> _Required action_: Reproduce the opening lines of the listing below exactly, stopping after the line that contains "der Ostküste das Ionische Meer, zwischen der" and leaving out any pictures.
::: Available data :::
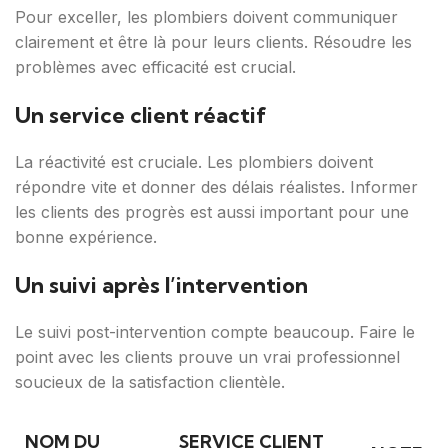
Pour exceller, les plombiers doivent communiquer
clairement et être là pour leurs clients. Résoudre les
problèmes avec efficacité est crucial.
Un service client réactif
La réactivité est cruciale. Les plombiers doivent
répondre vite et donner des délais réalistes. Informer
les clients des progrès est aussi important pour une
bonne expérience.
Un suivi après l’intervention
Le suivi post-intervention compte beaucoup. Faire le
point avec les clients prouve un vrai professionnel
soucieux de la satisfaction clientèle.
NOM DU
SERVICE CLIENT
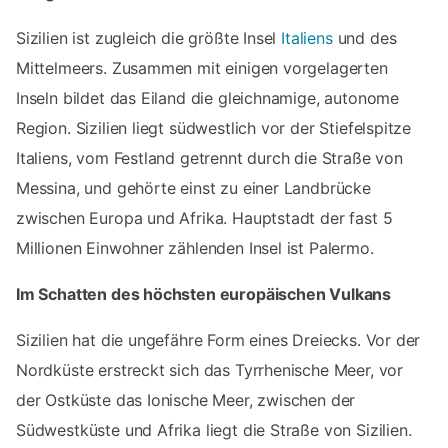
Sizilien ist zugleich die größte Insel
Italiens
und des
Mittelmeers. Zusammen mit einigen vorgelagerten
Inseln bildet das Eiland die gleichnamige, autonome
Region. Sizilien liegt südwestlich vor der Stiefelspitze
Italiens, vom Festland getrennt durch die Straße von
Messina, und gehörte einst zu einer Landbrücke
zwischen Europa und Afrika. Hauptstadt der fast 5
Millionen Einwohner zählenden Insel ist Palermo.
Im Schatten des höchsten europäischen Vulkans
Sizilien hat die ungefähre Form eines Dreiecks. Vor der
Nordküste erstreckt sich das Tyrrhenische Meer, vor
der Ostküste das Ionische Meer, zwischen der
Südwestküste und Afrika liegt die Straße von Sizilien.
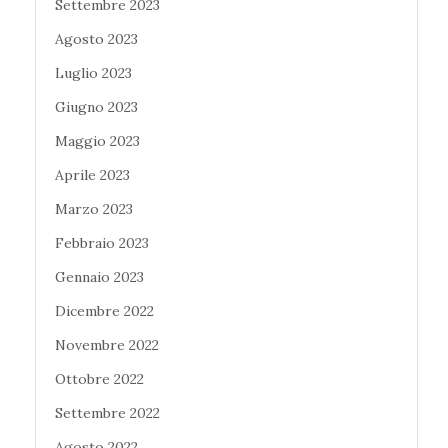
Settembre 2023
Agosto 2023
Luglio 2023
Giugno 2023
Maggio 2023
Aprile 2023
Marzo 2023
Febbraio 2023
Gennaio 2023
Dicembre 2022
Novembre 2022
Ottobre 2022
Settembre 2022
Agosto 2022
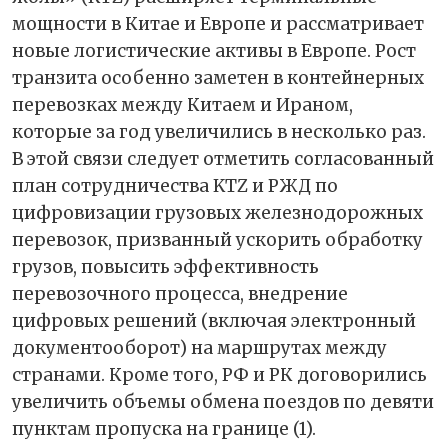
мощности в Китае и Европе и рассматривает
новые логистические активы в Европе. Рост
транзита особенно заметен в контейнерных
перевозках между Китаем и Ираном,
которые за год увеличились в несколько раз.
В этой связи следует отметить согласованный
план сотрудничества KTZ и РЖД по
цифровизации грузовых железнодорожных
перевозок, призванный ускорить обработку
грузов, повысить эффективность
перевозочного процесса, внедрение
цифровых решений (включая электронный
документооборот) на маршрутах между
странами. Кроме того, РФ и РК договорились
увеличить объемы обмена поездов по девяти
пунктам пропуска на границе (1).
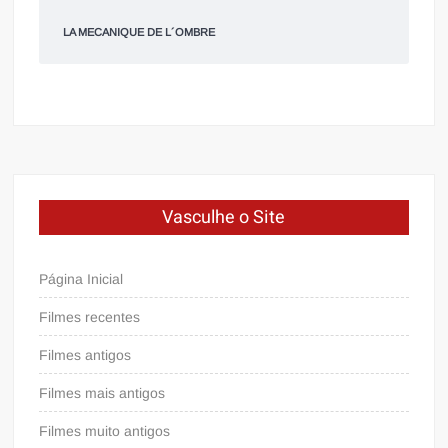
LA MECANIQUE DE L´OMBRE
Vasculhe o Site
Página Inicial
Filmes recentes
Filmes antigos
Filmes mais antigos
Filmes muito antigos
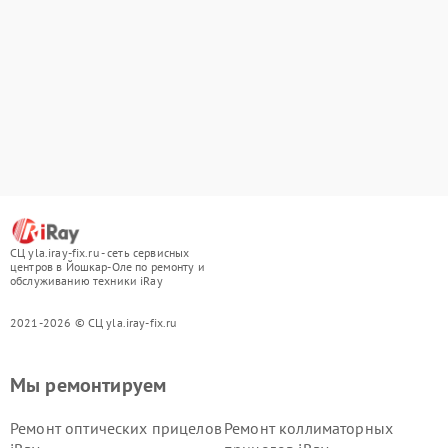
СЦ yla.iray-fix.ru - сеть сервисных
центров в Йошкар-Оле по ремонту и
обслуживанию техники iRay
2021-2026 © СЦ yla.iray-fix.ru
Мы ремонтируем
Ремонт оптических прицелов
Ремонт коллиматорных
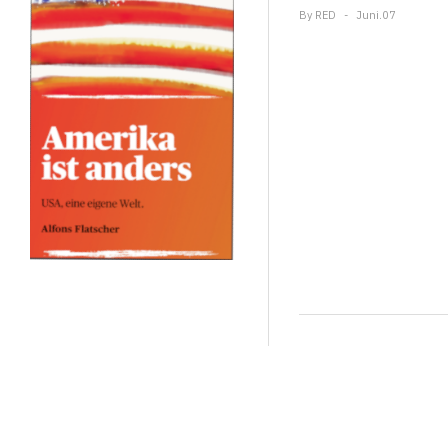
By
RED
Juni.07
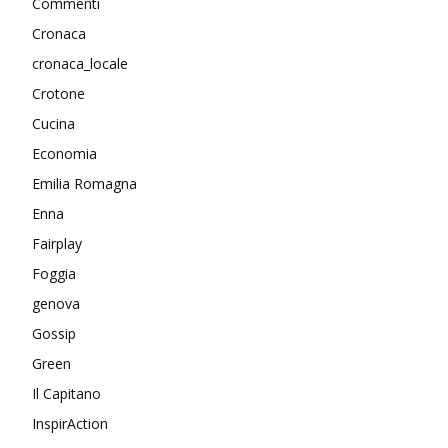
Commenti
Cronaca
cronaca_locale
Crotone
Cucina
Economia
Emilia Romagna
Enna
Fairplay
Foggia
genova
Gossip
Green
Il Capitano
InspirAction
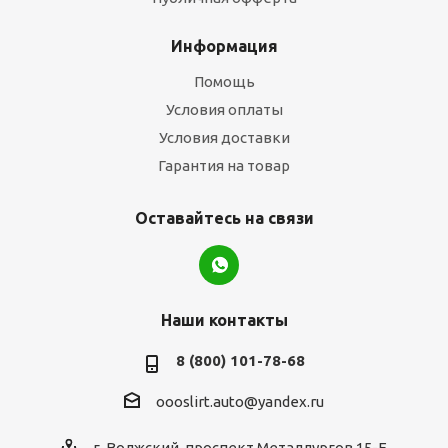
Информация
Помощь
Условия оплаты
Условия доставки
Гарантия на товар
Оставайтесь на связи
Наши контакты
8 (800) 101-78-68
oooslirt.auto@yandex.ru
г. Волжский, проспект Металлургов 15-Е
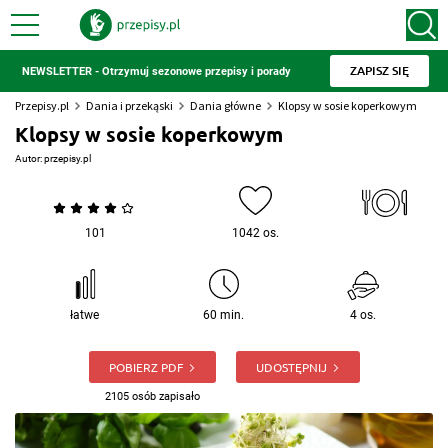
ZAPISZ SIĘ
NEWSLETTER - Otrzymuj sezonowe przepisy i porady
Przepisy.pl
Dania i przekąski
Dania główne
Klopsy w sosie koperkowym
Klopsy w sosie koperkowym
Autor:
przepisy.pl
101
1042 os.
łatwe
60 min.
4 os.
POBIERZ PDF
UDOSTĘPNIJ
2105 osób zapisało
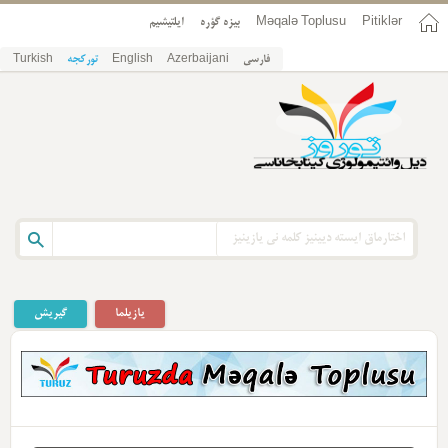
Pitiklər
Məqalə Toplusu
بیزه گؤره
ایلتیشیم
فارسی
Azerbaijani
English
تورکجه
Turkish
یازیلما
گیریش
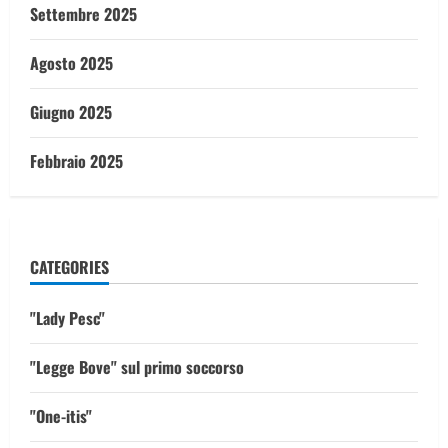
Settembre 2025
Agosto 2025
Giugno 2025
Febbraio 2025
CATEGORIES
"Lady Pesc"
"Legge Bove" sul primo soccorso
"One-itis"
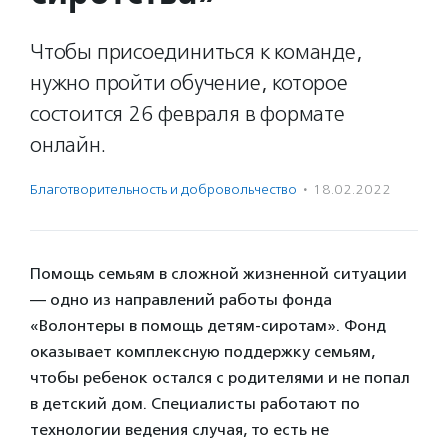
Чтобы присоединиться к команде,
нужно пройти обучение, которое
состоится 26 февраля в формате
онлайн.
Благотвори­тель­ность и доброволь­чест­во
·
18.02.2022
Помощь семьям в сложной жизненной ситуации
— одно из направлений работы фонда
«Волонтеры в помощь детям-сиротам». Фонд
оказывает комплексную поддержку семьям,
чтобы ребенок остался с родителями и не попал
в детский дом. Специалисты работают по
технологии ведения случая, то есть не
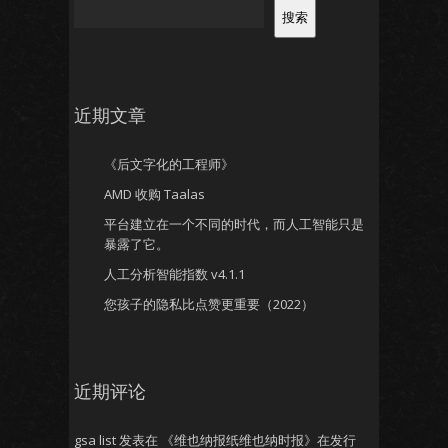
搜索
近期文章
《后文字化的工程师》
AMD 收购 Taalas
平台建立在一个不同的时代，而人工智能只是
暴露了它。
人工分析智能指数 v4.1.1
您孩子的隐私比点赞更重要（2022）
近期评论
gsa list
发表在
《维也纳报纸维也纳时报》在发行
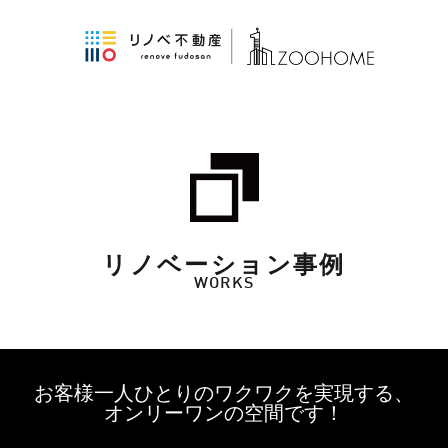
リノベーション事例
WORKS
お客様一人ひとりのワクワクを実現する、
オンリーワンの空間です！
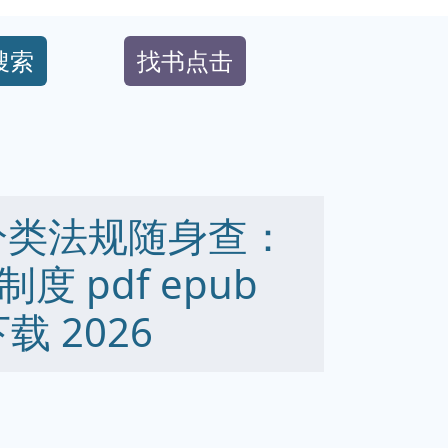
搜索
找书点击
分类法规随身查：
 pdf epub
下载 2026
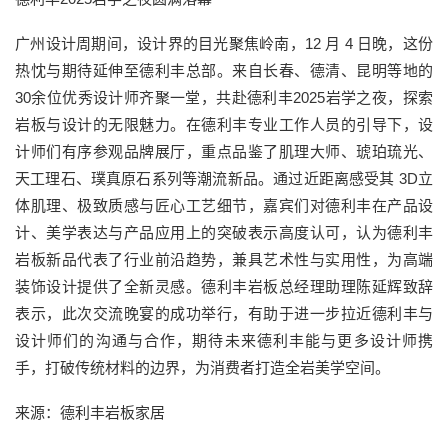
广州设计周期间，设计界的目光聚焦岭南，12 月 4 日晚，这份
热忱与期待延伸至德利丰总部。来自长春、德清、昆明等地的
30余位优秀设计师齐聚一堂，共赴德利丰2025岩学之夜，探索
岩板与设计的无限魅力。在德利丰专业工作人员的引导下，设
计师们有序参观品牌展厅，重点品鉴了肌理大师、琥珀琉光、
天工理石、璞真原石系列等潮流新品。通过近距离感受其 3D立
体肌理、极致质感与匠心工艺细节，嘉宾们对德利丰在产品设
计、美学表达与产品应用上的突破表示高度认可，认为德利丰
岩板新品代表了行业前沿趋势，兼具艺术性与实用性，为高端
装饰设计提供了全新灵感。德利丰岩板总经理助理陈延辉致辞
表示，此次交流晚宴的成功举行，有助于进一步拉近德利丰与
设计师们的沟通与合作，期待未来德利丰能与更多设计师携
手，打破传统材料的边界，为消费者打造全岩美学空间。
来源：德利丰岩板家居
:::
> _Solution_:
Pour exceller, les plombiers doivent communiquer
clairement et être là pour leurs clients. Résoudre les
problèmes avec efficacité est crucial.
Un service client réactif
La réactivité est cruciale. Les plombiers doivent
répondre vite et donner des délais réalistes. Informer
les clients des progrès est aussi important pour une
bonne expérience.
Un suivi après l’intervention
Le suivi post-intervention compte beaucoup. Faire le
point avec les clients prouve un vrai professionnel
soucieux de la satisfaction clientèle.
NOM DU
SERVICE CLIENT
Sizilien ist zugleich die größte Insel
Italiens
und des
Mittelmeers. Zusammen mit einigen vorgelagerten
Inseln bildet das Eiland die gleichnamige, autonome
Region. Sizilien liegt südwestlich vor der Stiefelspitze
Italiens, vom Festland getrennt durch die Straße von
Messina, und gehörte einst zu einer Landbrücke
zwischen Europa und Afrika. Hauptstadt der fast 5
Millionen Einwohner zählenden Insel ist Palermo.
Im Schatten des höchsten europäischen Vulkans
Sizilien hat die ungefähre Form eines Dreiecks. Vor der
Nordküste erstreckt sich das Tyrrhenische Meer, vor
der Ostküste das Ionische Meer, zwischen der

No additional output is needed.